WORK ITEM:
Every record below must come back exactly as written, with the images dropped.

++++++++

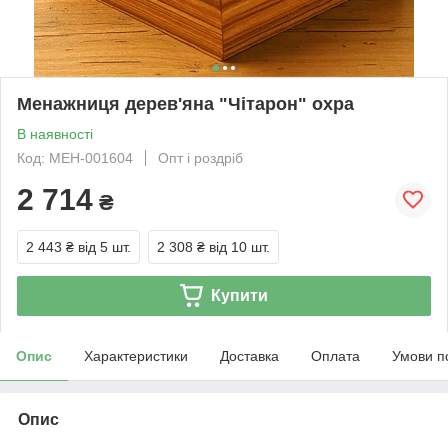
Менажниця дерев'яна "Чітарон" охра
В наявності
Код: МЕН-001604
Опт і роздріб
2 714
₴
2 443 ₴
від 5 шт.
2 308 ₴
від 10 шт.
Купити
Опис
Характеристики
Доставка
Оплата
Умови п
Опис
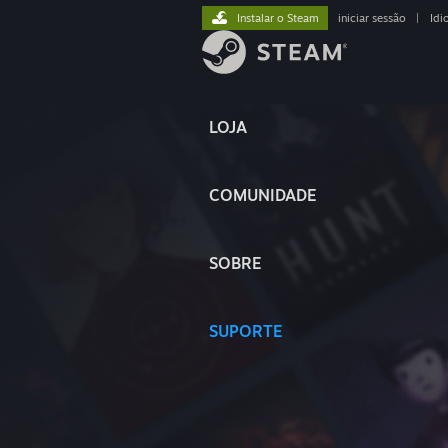
Instalar o Steam
iniciar sessão
|
Idi
LOJA
COMUNIDADE
SOBRE
SUPORTE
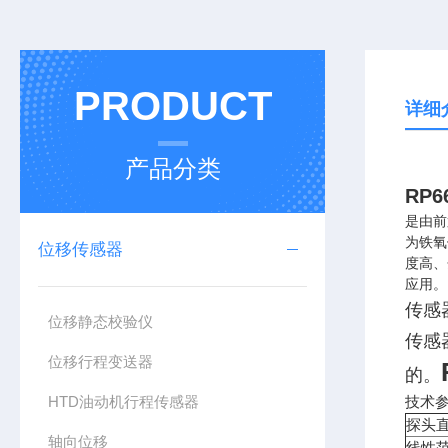
PRODUCT
详细
产品分类
RP
是由前
为铁氧
位移传感器
度高、
应用。
传感
位移静态校验仪
传感
位移行程变送器
的。
HTD油动机行程传感器
技术参
探头直
轴向位移
线性范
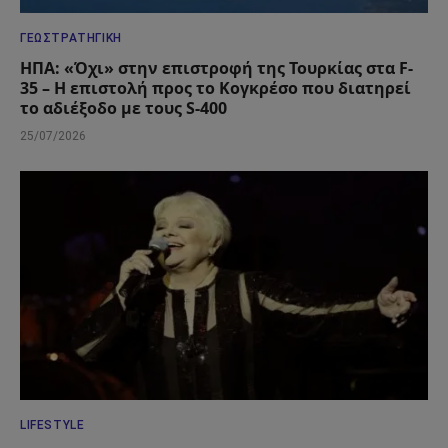
ΓΕΩΣΤΡΑΤΗΓΙΚΉ
ΗΠΑ: «Όχι» στην επιστροφή της Τουρκίας στα F-
35 – Η επιστολή προς το Κογκρέσο που διατηρεί
το αδιέξοδο με τους S-400
25/07/2026
LIFESTYLE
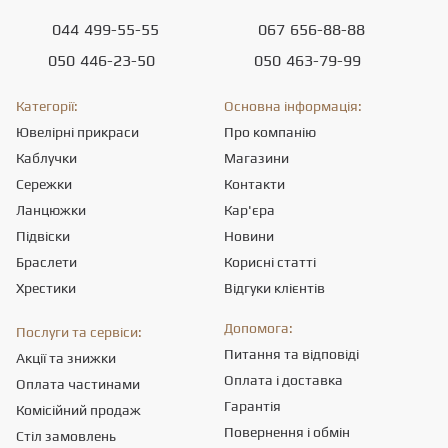
044
499-55-55
067
656-88-88
050
446-23-50
050
463-79-99
Категорії:
Основна інформація:
Ювелірні прикраси
Про компанію
Каблучки
Магазини
Сережки
Контакти
Ланцюжки
Кар'єра
Підвіски
Новини
Браслети
Корисні статті
Хрестики
Відгуки клієнтів
Допомога:
Послуги та сервіси:
Питання та відповіді
Акції та знижки
Оплата і доставка
Оплата частинами
Гарантія
Комісійний продаж
Повернення і обмін
Стіл замовлень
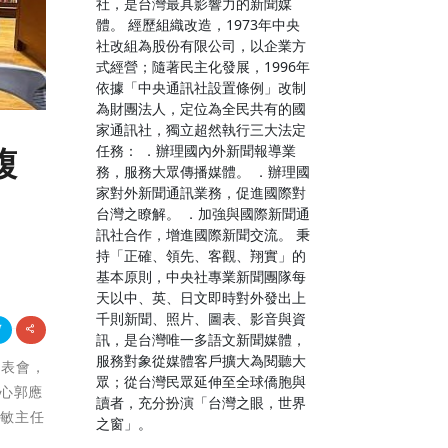
社，是台灣最具影響力的新聞媒
體。 經歷組織改造，1973年中央
社改組為股份有限公司，以企業方
式經營；隨著民主化發展，1996年
依據「中央通訊社設置條例」改制
為財團法人，定位為全民共有的國
家通訊社，獨立超然執行三大法定
任務： ．辦理國內外新聞報導業
馥
務，服務大眾傳播媒體。 ．辦理國
家對外新聞通訊業務，促進國際對
台灣之瞭解。 ．加強與國際新聞通
訊社合作，增進國際新聞交流。 秉
持「正確、領先、客觀、翔實」的
基本原則，中央社專業新聞團隊每
天以中、英、日文即時對外發出上
千則新聞、照片、圖表、影音與資
訊，是台灣唯一多語文新聞媒體，
服務對象從媒體客戶擴大為閱聽大
發表會，
眾；從台灣民眾延伸至全球僑胞與
心郭應
讀者，充分扮演「台灣之眼，世界
惠敏主任
之窗」。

++++++++

SOLUTION BELOW:
Менажниця дерев'яна "Чітарон" охра
В наявності
Код: МЕН-001604
Опт і роздріб
2 714
₴
2 443 ₴
від 5 шт.
2 308 ₴
від 10 шт.
Купити
Опис
Характеристики
Доставка
Оплата
Умови п
Опис
Instalar o Steam
iniciar sessão
|
Idi
LOJA
COMUNIDADE
SOBRE
SUPORTE
PRODUCT
详细
产品分类
RP
是由前
为铁氧
位移传感器
度高、
应用。
传感
位移静态校验仪
传感
位移行程变送器
的。
HTD油动机行程传感器
技术参
探头直
轴向位移
线性范
ΓΕΩΣΤΡΑΤΗΓΙΚΉ
ΗΠΑ: «Όχι» στην επιστροφή της Τουρκίας στα F-
35 – Η επιστολή προς το Κογκρέσο που διατηρεί
το αδιέξοδο με τους S-400
25/07/2026
LIFESTYLE
044
499-55-55
067
656-88-88
050
446-23-50
050
463-79-99
Категорії:
Основна інформація:
Ювелірні прикраси
Про компанію
Каблучки
Магазини
Сережки
Контакти
Ланцюжки
Кар'єра
Підвіски
Новини
Браслети
Корисні статті
Хрестики
Відгуки клієнтів
Допомога:
Послуги та сервіси:
Питання та відповіді
Акції та знижки
Оплата і доставка
Оплата частинами
Гарантія
Комісійний продаж
Повернення і обмін
Стіл замовлень
社，是台灣最具影響力的新聞媒
體。 經歷組織改造，1973年中央
社改組為股份有限公司，以企業方
式經營；隨著民主化發展，1996年
依據「中央通訊社設置條例」改制
為財團法人，定位為全民共有的國
家通訊社，獨立超然執行三大法定
任務： ．辦理國內外新聞報導業
馥
務，服務大眾傳播媒體。 ．辦理國
家對外新聞通訊業務，促進國際對
台灣之瞭解。 ．加強與國際新聞通
訊社合作，增進國際新聞交流。 秉
持「正確、領先、客觀、翔實」的
基本原則，中央社專業新聞團隊每
天以中、英、日文即時對外發出上
千則新聞、照片、圖表、影音與資
訊，是台灣唯一多語文新聞媒體，
服務對象從媒體客戶擴大為閱聽大
發表會，
眾；從台灣民眾延伸至全球僑胞與
心郭應
讀者，充分扮演「台灣之眼，世界
惠敏主任
之窗」。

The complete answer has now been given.